Le feu en Alaska. Des brasiers, des vagues de flammes roulant sur la toundra. La glace fond à toute vitesse, laissant des étangs fumant ici et là. Le blanc semble lointain, le froid et son hostilité sont des souvenirs. Les fleurs n’ont pas de difficultés à se frayer un chemin. Le blanc est lointain, définitivement. It’s so cold in Alaska… Une phrase sans grande réalité à présent. Comment faire avec toute cette tristesse ? Vider une bouteille de Sancerre et écouter l’ultime album de Mark Hollis ? Non, c’est le mur assuré. Il faut plutôt miser sur la lévitation que sur le plongeon. Miser sur un artiste qui nous apprendrait à canaliser le ciel, à faire chuchoter les flammes. Un sage. À la naissance de mon fils, je remerciais Laraaji. Ambiant 3: Day of Radiance, sa contribution méditative avec Brian Eno (1980), avait sauvé pas mal de mes nuits. Laraaji ? Ce vieux sage inventant des illuminations sonores dans de miteuses chambres d’hôtels mérite la canonisation. Ses contemplations uniques entre le gospel et le zen frôlent la perfection dans cette compilation proposée par Numero Group. Visions Songs, Volume 1 est l’antidote à ce monde de cendres. Un monde s’inversant redoutablement, vomissant les nuits comme des jours et brûlant la glace, implacablement. Ce disque de Laraaji est son plus abordable – on croit entendre un Arthur Russell hédoniste et solaire.
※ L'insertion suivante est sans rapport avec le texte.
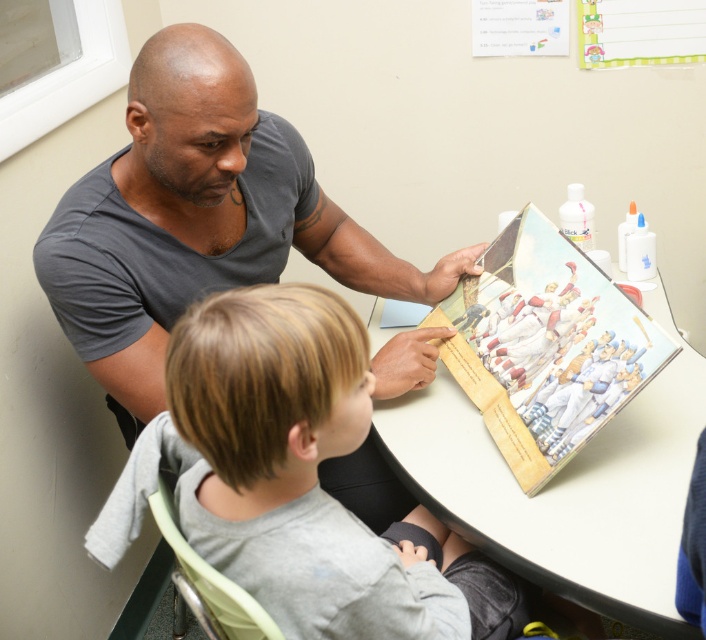 Question: Which of the following is the farthest from the observer?

Choices:
 (A) light brown hair at upper center
 (B) gray matte shirt at upper left
 (C) white glossy table at center
 (D) green textured paper at upper right

Answer: (D)

Question: Can you confirm if light brown hair at upper center is bigger than green textured paper at upper right?

Choices:
 (A) no
 (B) yes

Answer: (B)

Question: Does gray matte shirt at upper left have a greater width compared to light brown hair at upper center?

Choices:
 (A) no
 (B) yes

Answer: (B)

Question: Among these points, which one is farthest from the camera?

Choices:
 (A) (621, 586)
 (B) (400, 520)
 (C) (630, 17)

Answer: (C)

Question: Which point is closer to the camera?

Choices:
 (A) (265, 422)
 (B) (659, 310)
 (C) (666, 19)
 (D) (104, 380)

Answer: (A)

Question: Is light brown hair at upper center to the left of green textured paper at upper right from the viewer's perspective?

Choices:
 (A) no
 (B) yes

Answer: (B)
Son chant fragile se malaxe splendidement dans des micro-symphonies jouées au synthé. C’est bricolé et divinement aérien – comme si Daniel Johnston se retrouvait sponsorisé par Nature et Découvertes. Bref, le mysticisme qui ressort de ces comptines nous fascinera durablement.

Divines floraisons

La dernière exposition des œuvres de Georgia O’Keeffe n’a pas pu empêcher l’émergence de certaines analyses. Toujours les mêmes. Marronnier que de voir des sexes féminins dans chacune des fleurs représentées. Ces interprétations assèchent toute autre rencontre. Car, dans le prochain livre d’Estelle Zhong Mengual, il s’agit bien de définir et approfondir la rencontre entre l’homme et ce qui l’entoure. Michel Foucault appelait déjà à dépasser cette connaissance du monde basée sur la ressemblance et l’interprétation. La vision anthropomorphique est vivement contestée par l’autrice. Elle déboulonne aussi l’interprétation freudienne systématique de toute proposition artistique. Et si les fleurs de Georgia O’Keeffe n’étaient que des fleurs? Si la saveur de la rencontre n’était justement pas là : à voir l’autre comme autre justement. Estelle Zhong Mengual livre un superbe essai sur une approche différente du vivant qui intègrerait réellement l’altérité. Comprendre l’autre en le restituant dans sa différence. Mais il ne s’agit pas de rayer de la carte toute approche symbolique et psychanalytique de la nature. La pulsion de l’être humain peut se révéler imaginative et vivante. Tout ceci est un équilibre fragile et foisonnant.


Peindre au corps à corps – Les fleurs de Georgia O’Keeffe par Estelle Zhong Mengual paraîtra très prochainement aux Éditions Actes Sud.
Visions Songs, Volume 1 par Laraaji est disponible chez Numero Group.